Switch was a ham radio operator who got in touch with King Ladislas of Bretzelburg who was being kept a virtual prisoner in his palace by General Schmetterling. Ladislas wanted Switch to inform world opinion of his plight but the Bretzelburg secret police intercepted their communications and set out to kidnap Switch. By mistake however they captured Fantasio instead. Spirou resolved to go to Bretzelburg in order to rescue Fantasio and dragged the reluctant Switch along with him.

Switch was terrified from the start, and became even more so as they progressed through Bretzelburg, being convinced that they last hour had come at every minute. Disguised as window cleaners he and Spirou managed to sneak into the Royal palace during which a nervous Switch wrote out his will. He even fainted when he overheard an outburst by the intimidating General Schmetterling.

Switch, Spirou, Fantasio and the local rebel movement opposed to Schmetterling eventually succeeded in overthrowing him and restoring the King to his authority. Ladislas subsequently introduced reforms to overcome the economic plight caused by the General who had been fraudulently embezzling the state's coffers. The King even awarded Switch the Bretzelburg Medal of Courage!

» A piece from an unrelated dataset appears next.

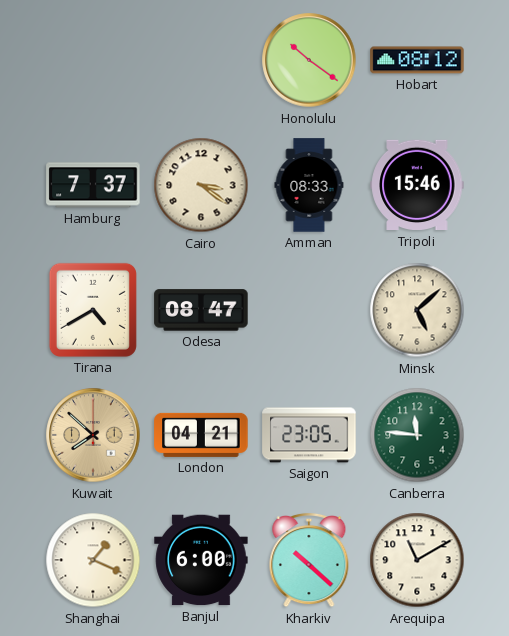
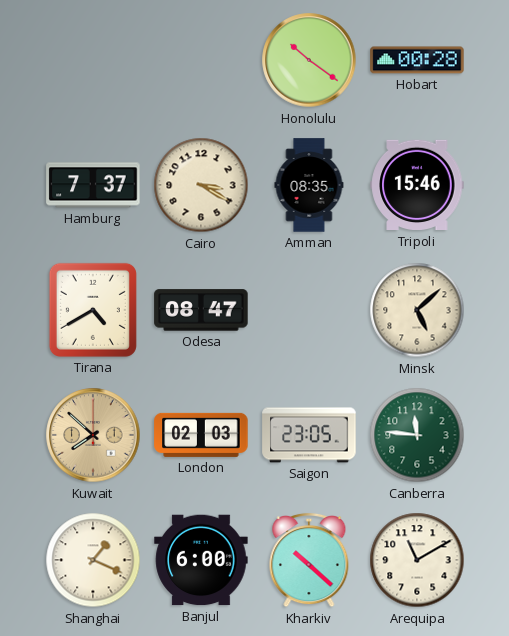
Hobart: 08:12 -> 00:28
Cairo: 3:21 -> 3:20
Amman: 08:33 -> 08:35
London: 04:21 -> 02:03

Switch had a sister whose children enjoyed comics. In a breach of the fourth wall Switch got the characters of Spirou magazine mixed up with those of rival publication Tintin magazine.

====Appearances====
- 18. QRN sur Bretzelburg (Franquin)

===Zantafio===

Zantafio is a recurring antagonist in the series. He was created by Franquin and first appeared in Spirou et les héritiers (1952). Zantafio bears a strong resemblance to Fantasio, because they are cousins.

====Appearances====
- 4. Spirou et les héritiers (Franquin)
- 7. Le dictateur et le champignon (Franquin)
- 8. La mauvaise tête (Franquin)
- 16. L'ombre du Z (Franquin)
- 20. Le faiseur d'or (Fournier)
- 23. Tora Torapa (Fournier)
- 42. Spirou à Moscou (Tome & Janry)
- 48. L'homme qui ne voulait pas mourir (Morvan & Munuera)
- 55. La colère du Marsupilami (Yoann & Vehlmann)

===Zorglub===

Zorglub was created by Greg and Franquin, and first appeared in the story Z comme Zorglub serialised in 1959, published in the diptych albums Z comme Zorglub (1961) and L'ombre du Z (1962). Initially Zorglub's character was that of a sinister megalomaniac, mad scientist, but later becomes a reformed villain.

====Appearances====
- 15. Z comme Zorglub (Franquin)
- 16. L'ombre du Z (Franquin)
- 19. Panade à Champignac (Franquin)
- 20. Le faiseur d'or (Fournier)
- 23. Tora Torapa (Fournier)
- 37. Le réveil du Z (Tome & Janry)
- 50. Au source du Z (Morvan & Munuera)
- Les géants pétrifiés, but only for brief moments

===Itoh Kata===
Japanese magician created by Fournier, and used heavily in his stories, but largely forgotten by later authors, until Morvan and Munuera re-used him in Spirou à Tokyo.